• [WHAT TO PRODUCE]: Search the data below for the string "label". Extract every line that contains it.

START INPUT DATA

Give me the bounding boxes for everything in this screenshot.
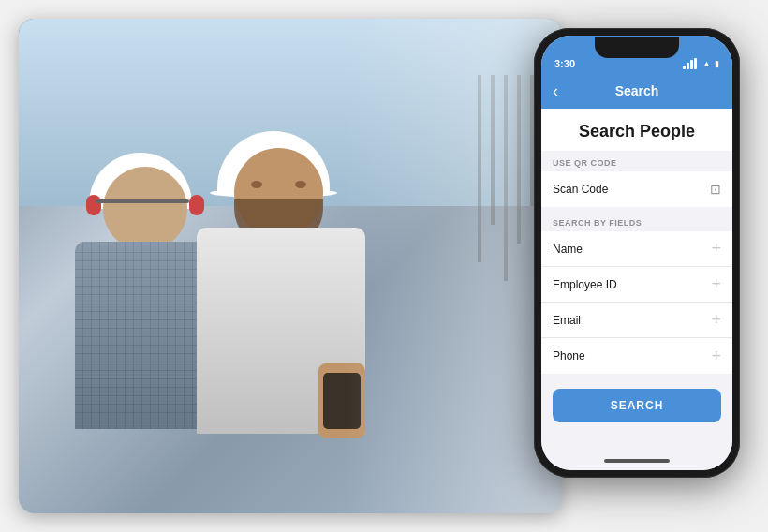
signal-icon: [683, 58, 697, 69]
nav-bar: ‹ Search: [541, 73, 732, 109]
status-icons: ▲ ▮: [683, 58, 719, 69]
battery-icon: ▮: [715, 59, 719, 68]
fields-section-label: SEARCH BY FIELDS: [541, 211, 732, 231]
fields-section: SEARCH BY FIELDS Name + Employee ID +: [541, 211, 732, 374]
employee-id-plus-icon[interactable]: +: [711, 274, 721, 294]
name-row[interactable]: Name +: [541, 231, 732, 267]
qr-section-label: USE QR CODE: [541, 151, 732, 171]
background-photo: [19, 19, 562, 513]
phone-label: Phone: [553, 349, 711, 362]
home-indicator: [604, 459, 670, 463]
wifi-icon: ▲: [702, 59, 711, 68]
phone-mockup: 3:30 ▲ ▮ ‹ Search: [534, 28, 740, 478]
scene: 3:30 ▲ ▮ ‹ Search: [0, 0, 768, 532]
employee-id-label: Employee ID: [553, 278, 711, 291]
nav-title: Search: [615, 83, 659, 98]
qr-section-border: Scan Code ⊡: [541, 171, 732, 207]
phone-row[interactable]: Phone +: [541, 338, 732, 374]
email-plus-icon[interactable]: +: [711, 310, 721, 330]
phone-notch: [595, 37, 679, 58]
page-title: Search People: [541, 109, 732, 151]
search-button[interactable]: SEARCH: [553, 389, 721, 422]
phone-screen: 3:30 ▲ ▮ ‹ Search: [541, 36, 732, 470]
scan-code-label: Scan Code: [553, 183, 710, 196]
scan-code-row[interactable]: Scan Code ⊡: [541, 171, 732, 207]
status-time: 3:30: [554, 58, 575, 69]
screen-content: Search People USE QR CODE Scan Code ⊡: [541, 109, 732, 470]
email-row[interactable]: Email +: [541, 303, 732, 338]
fields-section-border: Name + Employee ID + Email +: [541, 231, 732, 374]
name-plus-icon[interactable]: +: [711, 239, 721, 259]
employee-id-row[interactable]: Employee ID +: [541, 267, 732, 303]
qr-section: USE QR CODE Scan Code ⊡: [541, 151, 732, 207]
email-label: Email: [553, 314, 711, 327]
name-label: Name: [553, 243, 711, 256]
camera-icon: ⊡: [710, 182, 721, 197]
phone-plus-icon[interactable]: +: [711, 347, 721, 366]
back-button[interactable]: ‹: [553, 81, 558, 101]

END INPUT DATA

• [YOUR SOLUTION]:
fields-section-label: SEARCH BY FIELDS: [541, 211, 732, 231]
qr-section-label: USE QR CODE: [541, 151, 732, 171]
phone-label: Phone: [553, 349, 711, 362]
employee-id-label: Employee ID: [553, 278, 711, 291]
scan-code-label: Scan Code: [553, 183, 710, 196]
email-label: Email: [553, 314, 711, 327]
name-label: Name: [553, 243, 711, 256]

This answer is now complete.